Neighbors then reported seeing Spivey walking home barefoot and shirtless and were concerned and alerted Callaway, who contacted the Luverne Police Department and told the dispatcher and Crenshaw County Sheriff Terry Mears of Spivey’s surgery and side effects.
After Spivey arrived home, he “became irrational, argumentative and belligerent” toward his brother, Westley Spivey, and his friend, Justin Robinson.
Westley’s girlfriend, Zanna Bloodsworth, called 911 after Spivey “grew more agitated,” and told them about Spivey’s surgery and side effects.
EMTs accompanied by Crenshaw County Deputy Brent Penny arrived on the scene and tried to subdue Spivey, but he would not comply with orders and broke an ambulance window. Bloodsworth then went to ask for help from Adcock, who was Spivey’s neighbor, “after witnessing and fearing” for Spivey’s safety.
Spivey began advancing toward Deputy Penny, causing him to draw his gun and retreat toward Adcock’s home. Westley Spivey and Robinson followed.
Bloodsworth entered Adcock’s home and alerted him of the situation, who “appeared to be aware of the situation unfolding at the Spivey home from his police scanner and appeared to be preparing to leave the house,” according to the complaint.

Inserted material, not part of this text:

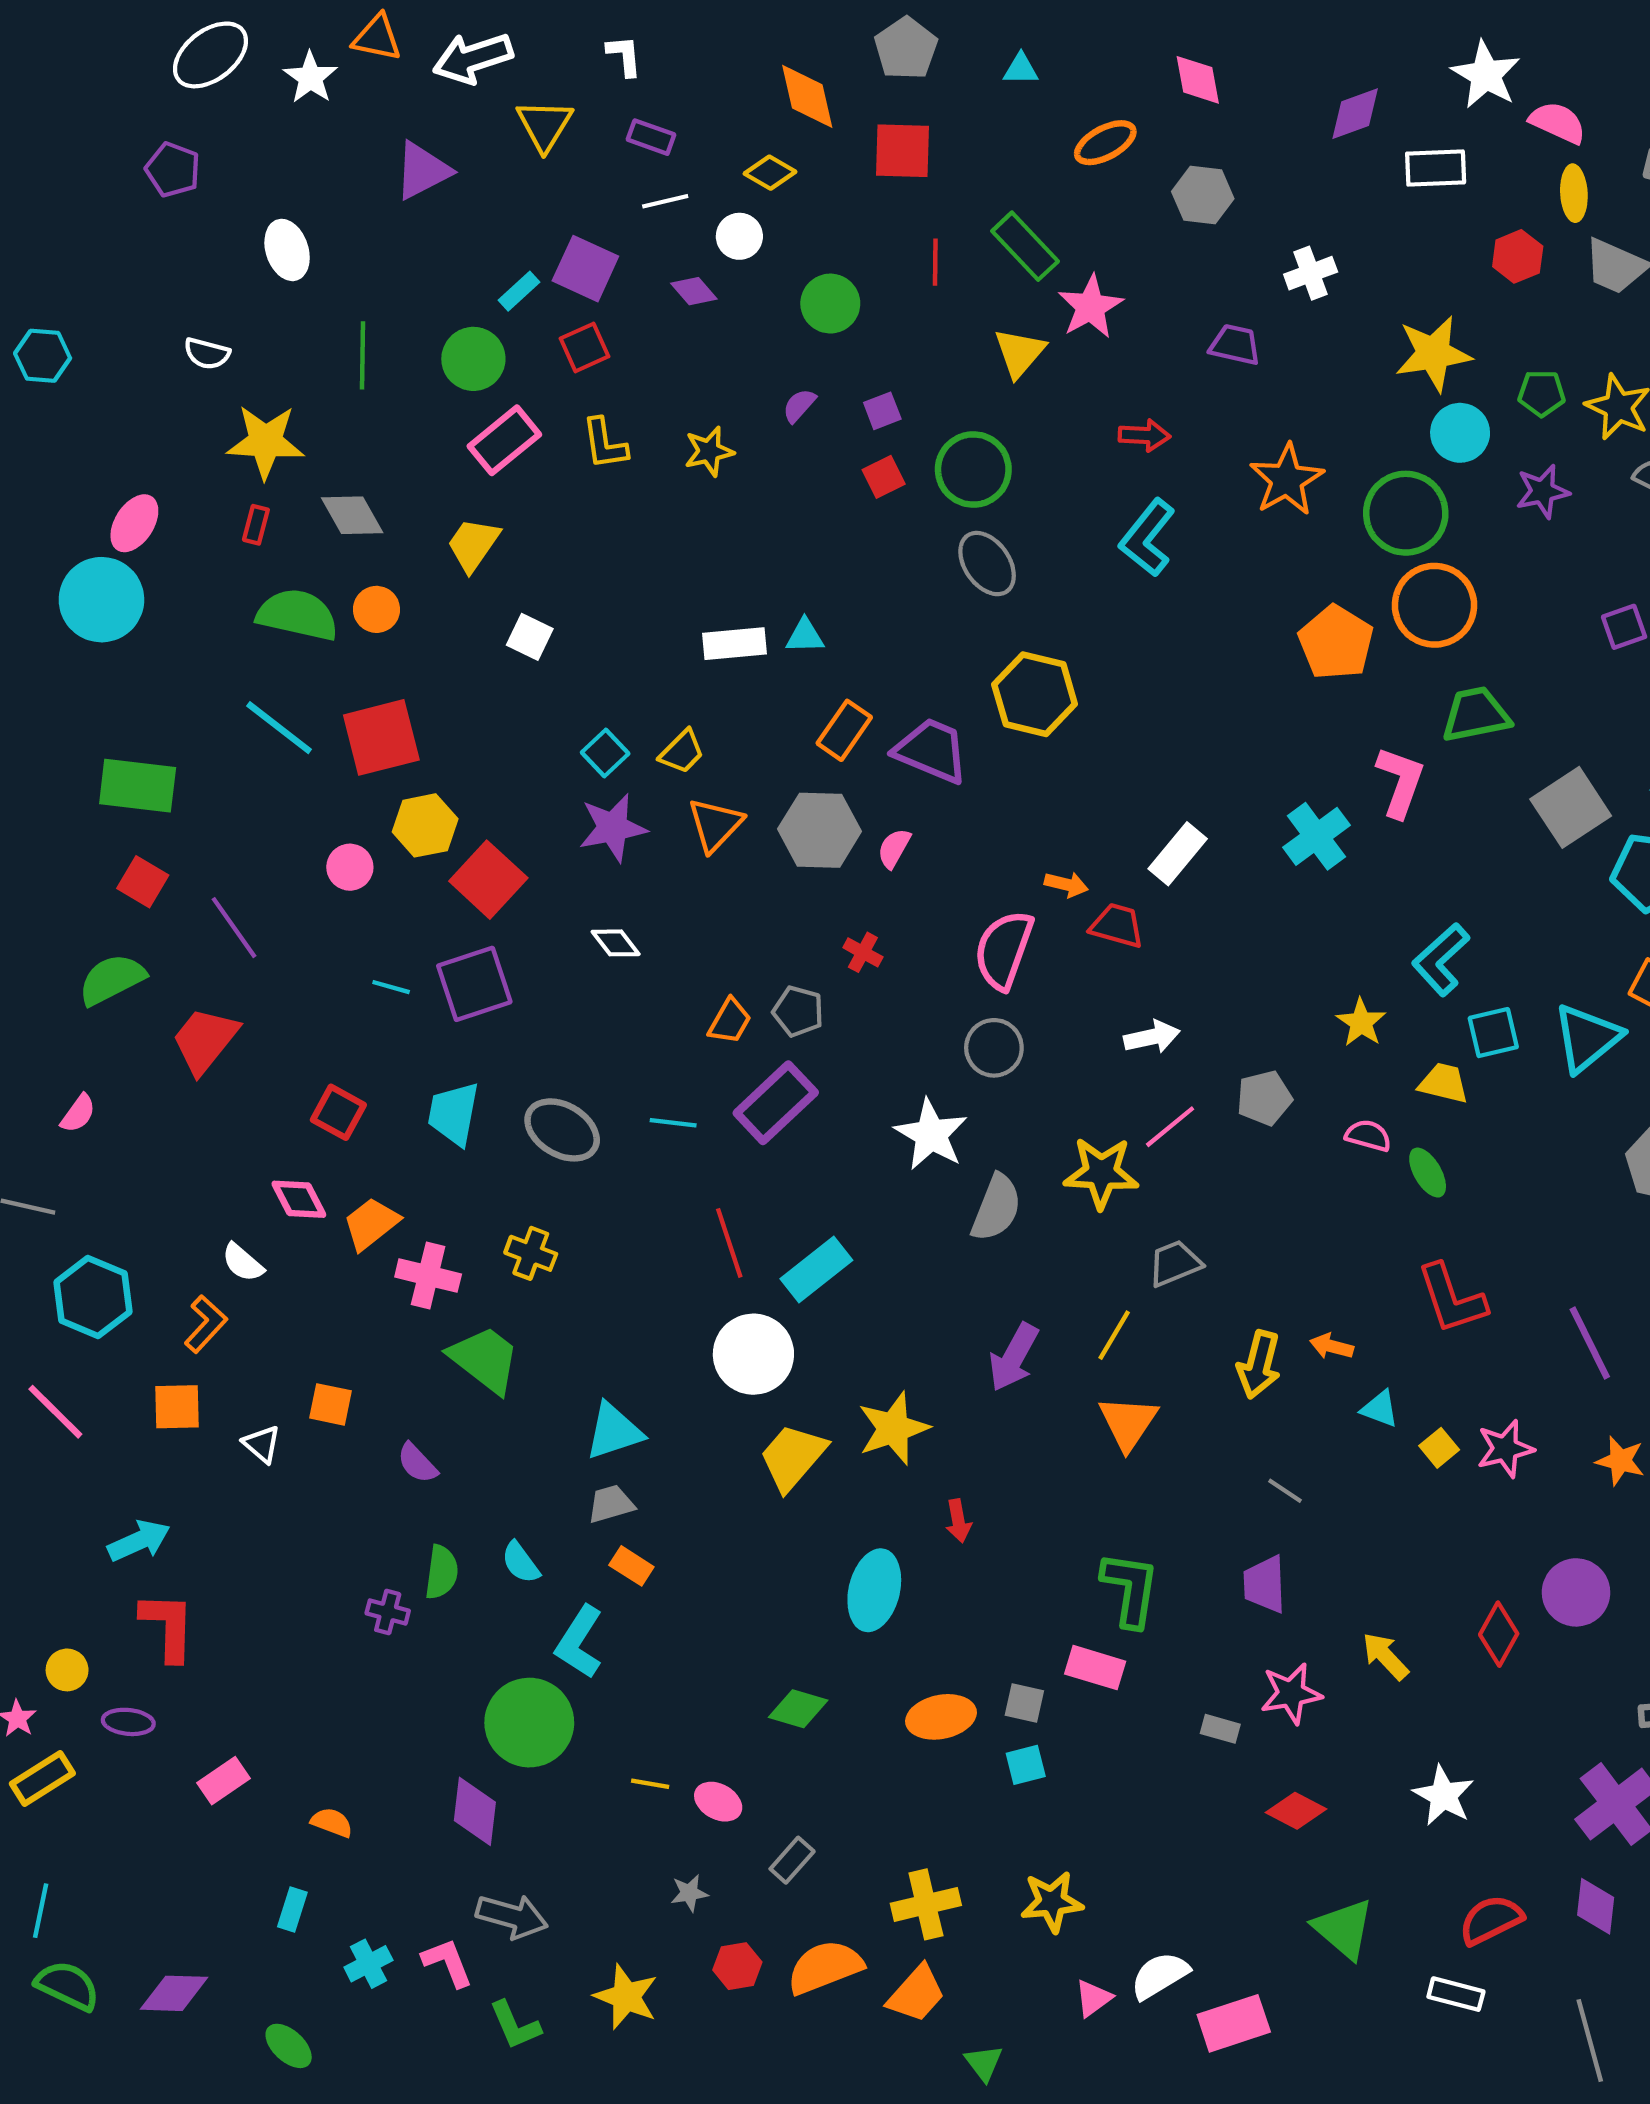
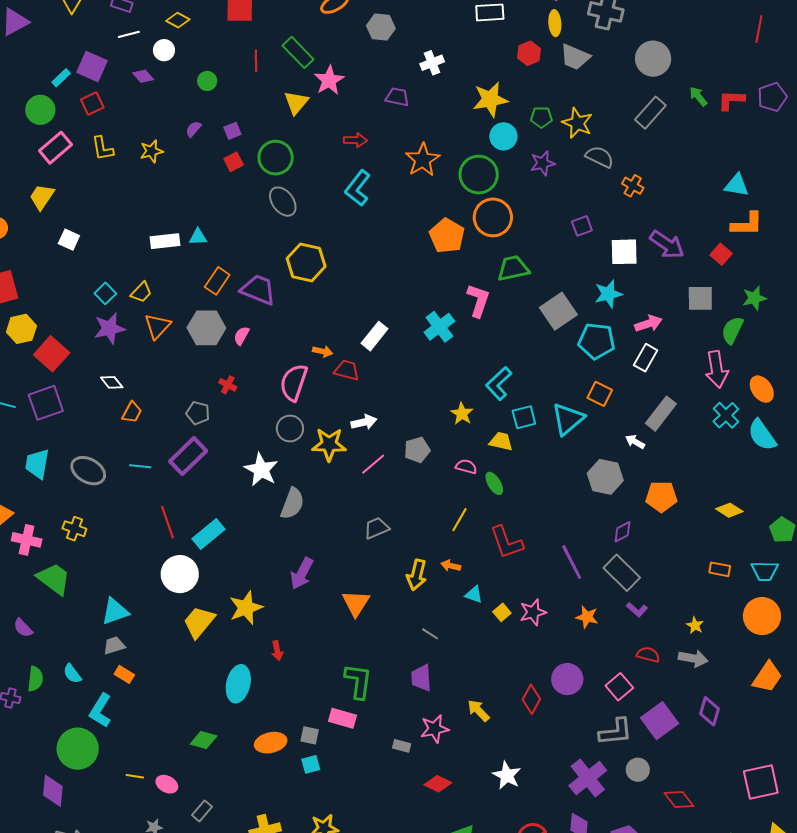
green circle: (830, 304) -> (207, 81), size x0.7
orange trapezoid: (730, 1021) -> (132, 412), moved
yellow star: (1101, 1173) -> (329, 444), moved
yellow line: (1114, 1335) -> (459, 520), moved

The complaint said that Adcock then left the house to see the group of men advancing toward his home, and Penny joined Adcock as the two aimed their guns at Spivey. Spivey began walking toward the two officers when Adcock began repeatedly firing his weapon, “striking Channing five times and killing him.”
Spivey was unarmed at the time of the shooting and wearing only swim trunks and underwear. According to the complaint, Spivey was not resisting arrest nor ever told he was being arrested.
Callaway claims that “Adcock’s use of deadly force…was an excessive use of force and violated the Fourth Amendment.”
The investigation has been turned over to the State Bureau of Investigation to determine if any wrongdoing was committed by Adcock, but that investigation is still under way.
Multiple efforts to reach Adcock’s attorney turned up unsuccessful.